*WORK REQUIRED*: Find every line below with the string "SHUTTLE" and pick it out.

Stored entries
....................
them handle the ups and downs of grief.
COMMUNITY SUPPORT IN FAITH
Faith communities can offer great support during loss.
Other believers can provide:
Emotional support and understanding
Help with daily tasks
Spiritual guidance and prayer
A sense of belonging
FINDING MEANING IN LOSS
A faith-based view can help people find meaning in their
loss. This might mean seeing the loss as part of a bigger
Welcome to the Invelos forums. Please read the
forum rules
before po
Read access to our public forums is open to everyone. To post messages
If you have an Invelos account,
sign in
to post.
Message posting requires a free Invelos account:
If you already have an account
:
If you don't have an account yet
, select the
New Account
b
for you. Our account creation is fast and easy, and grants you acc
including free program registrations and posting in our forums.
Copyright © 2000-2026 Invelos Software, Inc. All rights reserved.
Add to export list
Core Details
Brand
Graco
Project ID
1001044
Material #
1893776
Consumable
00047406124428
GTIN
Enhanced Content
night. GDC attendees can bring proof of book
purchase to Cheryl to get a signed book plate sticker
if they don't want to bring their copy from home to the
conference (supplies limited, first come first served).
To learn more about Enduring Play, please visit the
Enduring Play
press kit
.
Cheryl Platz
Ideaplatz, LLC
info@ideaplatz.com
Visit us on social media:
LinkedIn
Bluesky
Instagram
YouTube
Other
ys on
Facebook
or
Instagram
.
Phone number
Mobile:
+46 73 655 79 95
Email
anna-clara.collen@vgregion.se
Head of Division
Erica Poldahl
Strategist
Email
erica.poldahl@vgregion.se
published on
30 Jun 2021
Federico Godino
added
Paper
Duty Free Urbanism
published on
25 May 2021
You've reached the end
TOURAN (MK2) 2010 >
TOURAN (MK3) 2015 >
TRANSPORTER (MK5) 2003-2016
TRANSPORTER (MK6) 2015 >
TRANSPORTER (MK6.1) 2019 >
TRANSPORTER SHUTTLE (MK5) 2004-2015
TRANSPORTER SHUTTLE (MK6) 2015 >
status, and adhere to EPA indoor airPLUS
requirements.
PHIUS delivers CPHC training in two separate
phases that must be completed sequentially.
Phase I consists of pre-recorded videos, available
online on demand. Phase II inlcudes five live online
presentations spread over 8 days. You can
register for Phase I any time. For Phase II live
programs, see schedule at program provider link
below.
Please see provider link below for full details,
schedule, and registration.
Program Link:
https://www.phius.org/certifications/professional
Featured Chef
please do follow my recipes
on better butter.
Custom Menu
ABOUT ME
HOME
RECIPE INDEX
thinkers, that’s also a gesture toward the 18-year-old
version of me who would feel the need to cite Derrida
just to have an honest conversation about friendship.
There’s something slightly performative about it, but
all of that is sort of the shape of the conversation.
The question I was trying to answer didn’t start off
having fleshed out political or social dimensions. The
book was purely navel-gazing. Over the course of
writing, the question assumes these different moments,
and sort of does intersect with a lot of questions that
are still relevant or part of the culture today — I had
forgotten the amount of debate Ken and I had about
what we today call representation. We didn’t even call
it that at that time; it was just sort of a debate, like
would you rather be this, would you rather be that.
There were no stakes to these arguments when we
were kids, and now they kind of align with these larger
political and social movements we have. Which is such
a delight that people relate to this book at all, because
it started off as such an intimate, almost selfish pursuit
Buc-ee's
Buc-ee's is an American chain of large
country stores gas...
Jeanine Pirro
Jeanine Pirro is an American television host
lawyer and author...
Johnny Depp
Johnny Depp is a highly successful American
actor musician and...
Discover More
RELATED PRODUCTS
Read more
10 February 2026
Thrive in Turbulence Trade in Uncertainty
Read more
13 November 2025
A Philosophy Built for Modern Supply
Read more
....................
*SOLUTION FOR THIS EXERCISE*:
TRANSPORTER SHUTTLE (MK5) 2004-2015
TRANSPORTER SHUTTLE (MK6) 2015 >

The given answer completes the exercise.